▶ [Assignment] Give back the entire listing exactly as it was provided.

▶ [Data for this exercise]
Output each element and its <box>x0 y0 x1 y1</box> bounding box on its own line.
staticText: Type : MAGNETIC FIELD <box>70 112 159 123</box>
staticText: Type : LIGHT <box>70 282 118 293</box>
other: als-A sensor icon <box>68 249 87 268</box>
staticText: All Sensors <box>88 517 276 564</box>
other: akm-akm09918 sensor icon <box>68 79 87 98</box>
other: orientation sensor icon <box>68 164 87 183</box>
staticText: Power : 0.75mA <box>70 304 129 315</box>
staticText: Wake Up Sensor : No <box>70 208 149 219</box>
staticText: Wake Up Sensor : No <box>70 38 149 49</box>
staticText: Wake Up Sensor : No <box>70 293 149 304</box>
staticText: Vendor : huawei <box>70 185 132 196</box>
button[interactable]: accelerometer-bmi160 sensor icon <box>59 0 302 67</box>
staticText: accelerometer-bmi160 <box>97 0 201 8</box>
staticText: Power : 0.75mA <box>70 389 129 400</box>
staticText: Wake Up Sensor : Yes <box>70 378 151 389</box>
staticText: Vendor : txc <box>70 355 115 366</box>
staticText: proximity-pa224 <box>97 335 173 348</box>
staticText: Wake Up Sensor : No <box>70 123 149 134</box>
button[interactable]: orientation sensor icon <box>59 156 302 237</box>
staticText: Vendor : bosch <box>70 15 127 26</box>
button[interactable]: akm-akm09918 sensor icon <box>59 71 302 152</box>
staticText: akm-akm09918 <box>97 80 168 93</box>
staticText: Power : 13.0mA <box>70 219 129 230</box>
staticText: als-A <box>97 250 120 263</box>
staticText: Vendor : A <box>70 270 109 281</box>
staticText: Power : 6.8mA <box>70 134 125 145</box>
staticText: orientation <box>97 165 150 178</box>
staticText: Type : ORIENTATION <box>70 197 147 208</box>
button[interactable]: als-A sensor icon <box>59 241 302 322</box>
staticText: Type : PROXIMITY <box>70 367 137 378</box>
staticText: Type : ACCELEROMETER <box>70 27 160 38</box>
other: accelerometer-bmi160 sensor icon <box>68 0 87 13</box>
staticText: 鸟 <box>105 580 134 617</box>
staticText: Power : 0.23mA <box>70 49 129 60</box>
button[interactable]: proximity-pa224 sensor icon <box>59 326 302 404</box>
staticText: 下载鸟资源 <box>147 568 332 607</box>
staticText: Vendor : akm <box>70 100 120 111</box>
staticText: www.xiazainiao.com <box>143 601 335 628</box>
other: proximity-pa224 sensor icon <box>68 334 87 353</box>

▶ [Solution]
Output each element and its <box>x0 y0 x1 y1</box> bounding box on its own line.
staticText: Type : MAGNETIC FIELD <box>70 112 159 123</box>
staticText: Type : LIGHT <box>70 282 118 293</box>
other: als-A sensor icon <box>68 249 87 268</box>
staticText: All Sensors <box>88 517 276 564</box>
other: akm-akm09918 sensor icon <box>68 79 87 98</box>
other: orientation sensor icon <box>68 164 87 183</box>
staticText: Power : 0.75mA <box>70 304 129 315</box>
staticText: Wake Up Sensor : No <box>70 208 149 219</box>
staticText: Wake Up Sensor : No <box>70 38 149 49</box>
staticText: Wake Up Sensor : No <box>70 293 149 304</box>
staticText: Vendor : huawei <box>70 185 132 196</box>
button[interactable]: accelerometer-bmi160 sensor icon <box>59 0 302 67</box>
staticText: accelerometer-bmi160 <box>97 0 201 8</box>
staticText: Power : 0.75mA <box>70 389 129 400</box>
staticText: Wake Up Sensor : Yes <box>70 378 151 389</box>
staticText: Vendor : txc <box>70 355 115 366</box>
staticText: proximity-pa224 <box>97 335 173 348</box>
staticText: Wake Up Sensor : No <box>70 123 149 134</box>
button[interactable]: orientation sensor icon <box>59 156 302 237</box>
staticText: Vendor : bosch <box>70 15 127 26</box>
button[interactable]: akm-akm09918 sensor icon <box>59 71 302 152</box>
staticText: akm-akm09918 <box>97 80 168 93</box>
staticText: Power : 13.0mA <box>70 219 129 230</box>
staticText: als-A <box>97 250 120 263</box>
staticText: Vendor : A <box>70 270 109 281</box>
staticText: Power : 6.8mA <box>70 134 125 145</box>
staticText: orientation <box>97 165 150 178</box>
staticText: Type : ORIENTATION <box>70 197 147 208</box>
button[interactable]: als-A sensor icon <box>59 241 302 322</box>
staticText: Type : PROXIMITY <box>70 367 137 378</box>
staticText: Type : ACCELEROMETER <box>70 27 160 38</box>
other: accelerometer-bmi160 sensor icon <box>68 0 87 13</box>
staticText: 鸟 <box>105 580 134 617</box>
staticText: Power : 0.23mA <box>70 49 129 60</box>
button[interactable]: proximity-pa224 sensor icon <box>59 326 302 404</box>
staticText: 下载鸟资源 <box>147 568 332 607</box>
staticText: Vendor : akm <box>70 100 120 111</box>
staticText: www.xiazainiao.com <box>143 601 335 628</box>
other: proximity-pa224 sensor icon <box>68 334 87 353</box>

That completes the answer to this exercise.